Выбрать главу

В 1851 году он пишет маленькую картину "Анкор, еще анкор!" В названии — смесь французского с нижегородским: анкор (encore) как раз и значит "еше", "снова". Комната, почти нежилая — в ней можно переночевать, но не хотелось бы провести жизнь. На лавке лежит человек. Офицер. Ему скучно. День окончился. Спать еще рано. Разговаривать не с кем. Весь день он занимался главным и единственным делом российского офицера николаевских времен — гонял солдат по плацу. Считалось, что боевая готовность армии определяется красотой строевого шага, и офицеры до одури муштровали подчиненных, добиваясь механической точности. Парад, доведенный до состояния армейской хореографии, был главной заботой и главной радостью императора. "Война портит войска" — говорил Николай Павлович... День окончился, но завтра — тот же плац, и те же команды, и тот же фрунт. Офицер держит в руке трубку с длинным чубуком и заставляет пуделя прыгать через нее: раз, еще раз, анкор, еще анкор. Собака прыгает. За маленьким замерзшим окошком — синяя тьма зимы и домик вдалеке. В домике так же горит одинокое окошко, там то же одиночество и та же смертная тоска, от которой — хоть в петлю, и тот же повсеместный абсурд и никакой надежды на то, что когда-нибудь что-нибудь изменится...

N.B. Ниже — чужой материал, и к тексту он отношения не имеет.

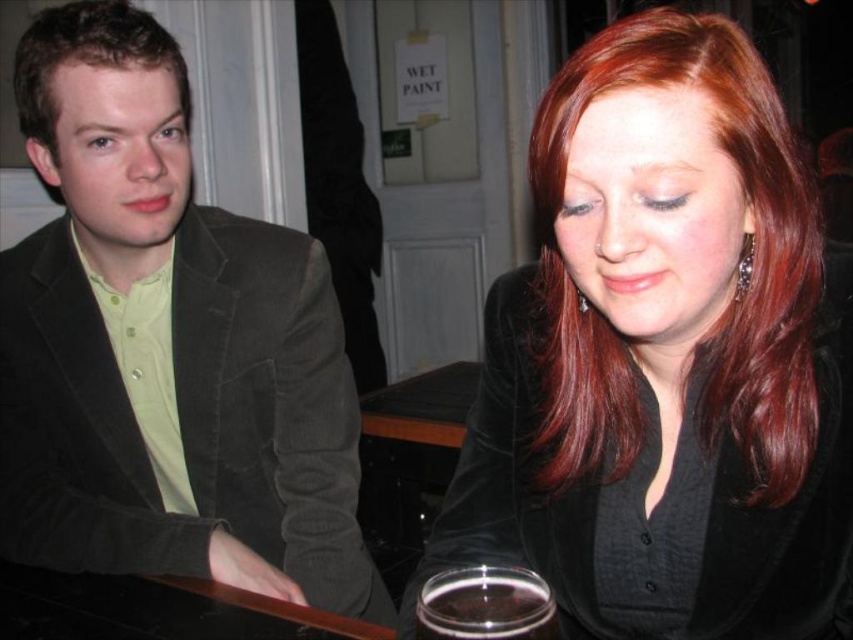 You are standing at the camera position in the image. There is a point at coordinates point [111,38]. Can you reach this point with your outstretched hand without moving your feet?

The point at coordinates point [111,38] is 38.85 inches away from the camera, which is approximately 3.24 feet. Since the average human arm length is about 2.5 feet, you cannot reach it with your outstretched hand without moving your feet.

You are a customer at a bar and you want to grab the clear glass cup at lower center without touching the shiny red hair at upper right. Is it possible?

The shiny red hair at upper right is above the clear glass cup at lower center, so you can reach the clear glass cup at lower center without touching the shiny red hair at upper right by moving your hand underneath it.

You are a photographer holding a camera and want to take a closeup shot of the black velvet blazer at center without moving the camera. Can you do that?

The black velvet blazer at center and camera are 25.23 inches apart, so yes, you can take a closeup shot of the black velvet blazer at center without moving the camera. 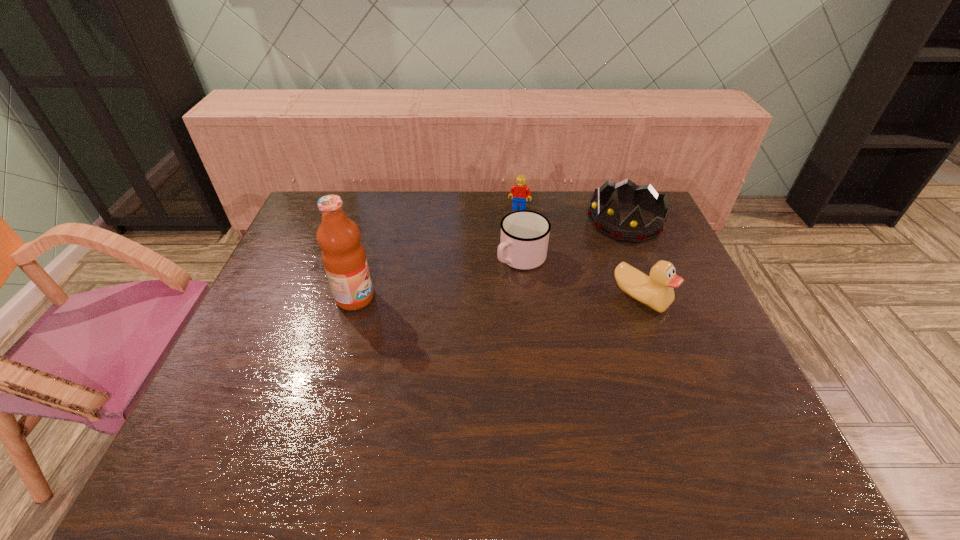 Image resolution: width=960 pixels, height=540 pixels. In order to click on tiara that is at the right edge in this screenshot , I will do `click(632, 229)`.

Image resolution: width=960 pixels, height=540 pixels. Find the location of `object situated at the far right corner`. object situated at the far right corner is located at coordinates (632, 229).

This screenshot has width=960, height=540. Find the location of `vacant space at the far edge`. vacant space at the far edge is located at coordinates (563, 222).

Where is `free spot at the near edge of the desktop`? free spot at the near edge of the desktop is located at coordinates (x=295, y=397).

Locate an element on the screen. Image resolution: width=960 pixels, height=540 pixels. vacant space at the left edge is located at coordinates click(320, 294).

Image resolution: width=960 pixels, height=540 pixels. What are the coordinates of `free space at the right edge` in the screenshot? It's located at (664, 312).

Самая последняя картина Федотова называлась "Игроки". От бытовых сценок про разборчивых невест и опустившихся аристократов ее отделяют пять-шесть лет, а кажется — два поколения. Так будут писать Ван Гог через 30 лет (в живописи) и Франц Кафка через 60 (в литературе). В ней нет события, нет анекдотичности. В "Анкоре" есть хотя бы прыжки пуделя — бессмысленные, но по-житейски понятные. В "Игроках" же не происходит вовсе ничего. Само время, кажется, остановилось, пропало, как проигранные в штосс деньги.

Люди на картине подобны манекенам (особенно в набросках, где фигуры лишены голов). Но изображены они не так, как увидел бы человек, вошедший с улицы в эту душную от свечей и табачного дыма комнату. Напротив, кажется, что мы смотрим глазами вот такого засидевшегося за полночь игрока — в голове туман, ноги затекли, спина ноет, и тени кажутся притаившимися в углах людьми, а люди — истончившимися тенями.

"Игроки" (как и "Анкор") выглядят картиной, созданной не в середине, а в самом конце XIX или даже в начале XX века, и лишь по чьему-то недосмотру имеющей в соседях "Явление Христа народу", а не какую-нибудь из экспрессивных сцен Василия Чекрыгина или Натальи Гончаровой. Это особенно заметно при взгляде на карандашные подготовительные рисунки, выполненные Федотовым на синей, ночного цвета бумаге. Куда делся добродушный федотовский юмор? Где "бытовая мельтешня", так нравившаяся публике, да и самому Павлу Андреевичу еще два года назад? Или не "натуральная школа" правит умами?

Такого искусства — предпочитающего метафору натурализму, в обыденности открывающего трагизм — не было в России в то время и еще долго не будет. Все 60-е, 70-е, 80-е годы русская живопись будет разрабатывать линию, намеченную "прежним" Федотовым. А тропа, приоткрывшаяся ему за год до смерти, вплоть до рубежа XX века будет зарастать травой, чтобы лишь тогда отозваться в искусстве модернизма.

На полвека, не меньше, опередил свое время Федотов, подгоняемый злым гением (да не его ли он искал, придавая собственные черты лицам персонажей?!) И опять, как в случае со "Свежим кавалером", не узнал об этом. То, что было найдено им в подготовительных листах, так в эскизах и осталось. В оконченной картине едва ли не все открытия сведены к нулю, "нуллифицированы", как говорили в прежние времена. Там снова прямоугольная сценическая коробка, мелкое старательное письмо, натурализм, бытописательство. Будто тянул злой гений к XX веку, к Малевичу или хотя бы к Ван Гогу, а Павел Андреевич Федотов, бывший лейб-гвардеец и академик, сколько было сил, сопротивлялся...

Федотов обратился к искусству в том возрасте, когда другие уже завершают ученичество. За десять лет он успел и создать новый жанр живописи, и преодолеть его рамки, вплотную подойдя к изобретению такого художественного языка, для которого не было тогда ни тем, ни публики. По сути, он один прошел путь, обычно преодолеваемый усилиями нескольких поколений художников. К 37 годам силы его кончились.